Ostrom’s work has significant implications for public policy because she looks at cases where most economists would argue that government solutions are needed to prevent an inefficient use of resources. She shows that not only are individuals able to work collectively to efficiently allocate resources, but that they do a better job of governance when they devise and enforce mechanisms for use of collective resources than when they have governance structures imposed on them.
Both Williamson and Ostrom take an institutional approach to understanding resource allocation, which means focusing on the arrangements people devise and use in their economic interactions. This contrasts with what might be referred to as a technological approach to economics (Williamson has used that term) where an economy is modeled as a system of equations that can be solved to find equilibrium outcomes.

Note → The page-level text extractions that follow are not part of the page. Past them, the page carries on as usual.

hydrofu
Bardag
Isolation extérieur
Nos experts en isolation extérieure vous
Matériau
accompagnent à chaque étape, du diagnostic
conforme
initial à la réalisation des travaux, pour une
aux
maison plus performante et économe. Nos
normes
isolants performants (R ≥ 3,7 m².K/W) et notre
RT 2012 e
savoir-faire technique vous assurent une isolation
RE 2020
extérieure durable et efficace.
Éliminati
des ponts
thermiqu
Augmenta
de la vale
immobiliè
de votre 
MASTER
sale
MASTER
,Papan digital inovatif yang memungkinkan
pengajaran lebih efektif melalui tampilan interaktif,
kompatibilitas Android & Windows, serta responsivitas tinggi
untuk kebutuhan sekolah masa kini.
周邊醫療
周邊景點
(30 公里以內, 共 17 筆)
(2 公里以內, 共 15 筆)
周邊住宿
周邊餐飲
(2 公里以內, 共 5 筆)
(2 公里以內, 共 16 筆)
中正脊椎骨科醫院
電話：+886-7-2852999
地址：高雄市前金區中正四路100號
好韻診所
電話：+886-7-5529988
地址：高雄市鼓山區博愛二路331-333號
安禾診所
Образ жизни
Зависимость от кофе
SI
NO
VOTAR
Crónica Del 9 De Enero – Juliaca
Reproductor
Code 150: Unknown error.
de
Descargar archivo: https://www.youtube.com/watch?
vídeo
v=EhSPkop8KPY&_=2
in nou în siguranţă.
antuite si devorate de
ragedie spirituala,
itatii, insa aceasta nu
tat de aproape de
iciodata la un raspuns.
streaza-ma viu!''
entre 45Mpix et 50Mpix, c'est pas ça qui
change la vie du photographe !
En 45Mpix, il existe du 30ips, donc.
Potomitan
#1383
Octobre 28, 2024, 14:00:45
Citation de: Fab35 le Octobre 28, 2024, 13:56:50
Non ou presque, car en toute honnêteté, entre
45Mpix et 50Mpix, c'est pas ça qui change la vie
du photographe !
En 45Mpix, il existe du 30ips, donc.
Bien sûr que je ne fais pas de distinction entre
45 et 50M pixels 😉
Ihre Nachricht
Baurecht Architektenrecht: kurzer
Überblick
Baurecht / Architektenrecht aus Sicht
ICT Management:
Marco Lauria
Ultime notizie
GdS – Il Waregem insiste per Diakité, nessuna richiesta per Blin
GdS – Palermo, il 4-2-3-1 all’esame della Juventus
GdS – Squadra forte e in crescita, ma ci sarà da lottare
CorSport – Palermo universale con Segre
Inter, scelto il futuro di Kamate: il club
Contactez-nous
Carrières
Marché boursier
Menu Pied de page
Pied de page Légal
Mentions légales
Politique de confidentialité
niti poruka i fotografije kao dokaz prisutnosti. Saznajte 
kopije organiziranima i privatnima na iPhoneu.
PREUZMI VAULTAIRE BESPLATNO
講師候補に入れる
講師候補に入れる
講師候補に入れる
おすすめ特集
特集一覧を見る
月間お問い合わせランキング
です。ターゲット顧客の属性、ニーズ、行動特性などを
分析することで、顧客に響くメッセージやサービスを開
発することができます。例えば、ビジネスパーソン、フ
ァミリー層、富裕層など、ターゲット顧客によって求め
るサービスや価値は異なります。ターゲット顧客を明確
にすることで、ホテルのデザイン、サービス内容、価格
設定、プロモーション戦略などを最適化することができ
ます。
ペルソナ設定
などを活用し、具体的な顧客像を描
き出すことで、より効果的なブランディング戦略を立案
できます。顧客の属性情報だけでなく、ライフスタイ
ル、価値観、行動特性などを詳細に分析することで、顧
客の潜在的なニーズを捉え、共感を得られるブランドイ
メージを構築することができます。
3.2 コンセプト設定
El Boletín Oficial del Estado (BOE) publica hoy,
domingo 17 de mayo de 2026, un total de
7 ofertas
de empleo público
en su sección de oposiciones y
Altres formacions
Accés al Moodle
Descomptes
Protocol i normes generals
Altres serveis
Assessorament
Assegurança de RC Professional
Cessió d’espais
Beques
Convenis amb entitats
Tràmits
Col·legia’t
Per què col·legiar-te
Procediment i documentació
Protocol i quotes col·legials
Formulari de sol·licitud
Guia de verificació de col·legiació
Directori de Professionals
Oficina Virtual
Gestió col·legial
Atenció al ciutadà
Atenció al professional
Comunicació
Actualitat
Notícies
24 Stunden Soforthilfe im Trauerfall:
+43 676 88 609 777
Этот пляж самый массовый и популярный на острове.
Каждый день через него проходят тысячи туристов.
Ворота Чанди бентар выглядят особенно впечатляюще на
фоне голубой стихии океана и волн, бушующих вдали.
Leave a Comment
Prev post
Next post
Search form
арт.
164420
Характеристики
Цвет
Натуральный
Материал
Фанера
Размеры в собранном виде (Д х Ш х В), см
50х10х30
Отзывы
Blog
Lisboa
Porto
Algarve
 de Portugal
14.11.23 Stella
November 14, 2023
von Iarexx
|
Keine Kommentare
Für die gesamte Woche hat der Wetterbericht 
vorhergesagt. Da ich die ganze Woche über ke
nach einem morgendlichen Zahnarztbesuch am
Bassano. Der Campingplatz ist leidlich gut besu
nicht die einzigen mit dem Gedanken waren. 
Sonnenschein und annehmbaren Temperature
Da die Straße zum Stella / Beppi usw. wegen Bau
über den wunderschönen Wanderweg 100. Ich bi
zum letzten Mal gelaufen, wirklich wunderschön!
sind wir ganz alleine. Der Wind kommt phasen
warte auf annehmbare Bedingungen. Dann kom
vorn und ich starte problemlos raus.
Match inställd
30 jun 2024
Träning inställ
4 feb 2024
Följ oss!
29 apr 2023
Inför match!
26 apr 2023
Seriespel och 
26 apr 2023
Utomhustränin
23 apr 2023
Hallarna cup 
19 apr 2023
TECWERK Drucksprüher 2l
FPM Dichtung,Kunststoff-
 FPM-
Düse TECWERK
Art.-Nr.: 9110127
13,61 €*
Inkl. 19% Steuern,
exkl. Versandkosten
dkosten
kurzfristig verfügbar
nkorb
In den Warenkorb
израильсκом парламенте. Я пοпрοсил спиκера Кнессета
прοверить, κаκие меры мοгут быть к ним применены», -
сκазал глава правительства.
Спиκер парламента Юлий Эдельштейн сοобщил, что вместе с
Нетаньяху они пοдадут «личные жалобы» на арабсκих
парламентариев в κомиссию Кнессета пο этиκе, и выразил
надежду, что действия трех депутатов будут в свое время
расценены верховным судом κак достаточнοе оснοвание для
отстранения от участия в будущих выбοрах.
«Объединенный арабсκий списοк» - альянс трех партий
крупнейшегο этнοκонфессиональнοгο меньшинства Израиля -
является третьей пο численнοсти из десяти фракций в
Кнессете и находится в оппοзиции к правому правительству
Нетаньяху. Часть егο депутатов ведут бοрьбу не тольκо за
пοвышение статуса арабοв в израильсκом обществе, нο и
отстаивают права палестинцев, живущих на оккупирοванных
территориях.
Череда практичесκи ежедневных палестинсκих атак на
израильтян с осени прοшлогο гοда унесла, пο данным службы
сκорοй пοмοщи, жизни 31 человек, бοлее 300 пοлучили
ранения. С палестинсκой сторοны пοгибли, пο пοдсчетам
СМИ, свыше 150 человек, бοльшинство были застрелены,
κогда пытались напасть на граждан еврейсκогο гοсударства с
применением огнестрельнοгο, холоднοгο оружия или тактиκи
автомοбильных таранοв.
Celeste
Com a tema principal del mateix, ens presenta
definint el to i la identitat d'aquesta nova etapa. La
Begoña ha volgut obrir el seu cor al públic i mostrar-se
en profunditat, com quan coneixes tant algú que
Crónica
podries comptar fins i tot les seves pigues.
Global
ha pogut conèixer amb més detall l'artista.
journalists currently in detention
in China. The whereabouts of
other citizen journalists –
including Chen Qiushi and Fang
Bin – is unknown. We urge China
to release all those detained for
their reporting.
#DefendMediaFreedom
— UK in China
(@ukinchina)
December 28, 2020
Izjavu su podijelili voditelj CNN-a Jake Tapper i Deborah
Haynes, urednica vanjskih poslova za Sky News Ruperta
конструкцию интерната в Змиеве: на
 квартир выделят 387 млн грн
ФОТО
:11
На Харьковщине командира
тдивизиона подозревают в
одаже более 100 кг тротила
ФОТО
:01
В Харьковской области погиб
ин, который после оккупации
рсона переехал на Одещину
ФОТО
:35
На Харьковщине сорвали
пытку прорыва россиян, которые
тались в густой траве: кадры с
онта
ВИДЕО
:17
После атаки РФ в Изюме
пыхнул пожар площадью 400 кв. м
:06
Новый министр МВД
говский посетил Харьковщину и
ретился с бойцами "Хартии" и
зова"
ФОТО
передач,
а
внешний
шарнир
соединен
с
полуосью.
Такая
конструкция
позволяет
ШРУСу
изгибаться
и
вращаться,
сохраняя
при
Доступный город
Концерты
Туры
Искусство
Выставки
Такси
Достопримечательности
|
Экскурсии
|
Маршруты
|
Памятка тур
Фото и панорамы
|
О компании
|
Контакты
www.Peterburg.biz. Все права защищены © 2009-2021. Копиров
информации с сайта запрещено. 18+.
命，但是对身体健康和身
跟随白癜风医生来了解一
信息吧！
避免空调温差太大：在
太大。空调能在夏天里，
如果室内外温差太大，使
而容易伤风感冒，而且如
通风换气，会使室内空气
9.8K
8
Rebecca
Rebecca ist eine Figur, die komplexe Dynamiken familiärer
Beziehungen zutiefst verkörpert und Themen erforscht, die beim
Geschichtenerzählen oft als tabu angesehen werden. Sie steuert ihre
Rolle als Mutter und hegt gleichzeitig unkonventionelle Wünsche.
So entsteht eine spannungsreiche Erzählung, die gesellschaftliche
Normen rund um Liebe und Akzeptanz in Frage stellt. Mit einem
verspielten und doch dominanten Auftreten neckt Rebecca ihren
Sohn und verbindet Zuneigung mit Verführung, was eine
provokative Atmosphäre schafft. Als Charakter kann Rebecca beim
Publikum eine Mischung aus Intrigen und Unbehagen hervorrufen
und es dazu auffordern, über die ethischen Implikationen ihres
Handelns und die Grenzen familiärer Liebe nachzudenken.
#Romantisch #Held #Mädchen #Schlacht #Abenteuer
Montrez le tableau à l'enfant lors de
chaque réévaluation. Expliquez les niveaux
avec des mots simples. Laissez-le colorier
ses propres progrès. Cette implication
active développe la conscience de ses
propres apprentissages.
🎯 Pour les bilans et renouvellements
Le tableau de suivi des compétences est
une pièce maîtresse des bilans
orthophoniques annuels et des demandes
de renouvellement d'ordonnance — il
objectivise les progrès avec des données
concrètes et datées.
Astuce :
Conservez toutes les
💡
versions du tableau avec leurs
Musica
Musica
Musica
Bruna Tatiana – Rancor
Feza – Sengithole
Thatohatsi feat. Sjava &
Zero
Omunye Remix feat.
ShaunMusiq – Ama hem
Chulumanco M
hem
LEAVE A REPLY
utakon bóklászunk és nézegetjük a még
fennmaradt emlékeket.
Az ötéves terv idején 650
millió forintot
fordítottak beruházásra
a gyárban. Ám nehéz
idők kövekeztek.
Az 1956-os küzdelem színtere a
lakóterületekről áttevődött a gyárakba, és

From a public policy standpoint a technological approach to economics tends to lead economists to view the economy as if it is that system of equations, to look for ways that the mathematical structure of the model might be modified to yield better results, and then to imagine that there is a way to change the real-world economy in the same way. It is a short step to then say that the government can impose the same policies in the real world as the economist can impose on the mathematical model.
The institutional approach recognizes that there are potential solutions to economic problems that nobody may have thought of yet, and that any inefficiency is also an opportunity for entrepreneurial individuals to devise a better way of doing things. In a market economy the entrepreneurs benefit, but so does everybody else. If the government protects and enforces property rights, Williamson and Ostrom show that the creativity of individuals will produce a superior allocation of economic resources by allowing market mechanisms to work rather than by imposing rules from above. I will again emphasize the importance of Ostrom’s work, because she has shown this in cases where there is typically a presumption that a government-imposed solution is necessary.
The institutional approach taken by Williamson and Ostrom is much more market-friendly, and freedom-friendly, than the technological approach to economic analysis, which is one of the reasons I am delighted that their work has been recognized this way. They are not the first Nobel Laureates who have emphasized institutions. James Buchanan, Douglass North, and Ronald Coase also fit this description, but when real-world policy issues turn on whether we should rely more on markets or government planning, it is nice to see the Nobel Committee recognize the importance of this type of work.
While academic economics is probably of limited interest to most policymakers and elected officials, John Maynard Keynes famously said, “the ideas of economists and political philosophers, both when they are right and when they are wrong, are more powerful than is commonly understood. ... I am sure that the power of vested interests is vastly exaggerated compared with the gradual encroachment of ideas.” If so, the recognition by the Nobel Committee of Williamson’s and Ostrom’s work is a step in the right direction for freedom.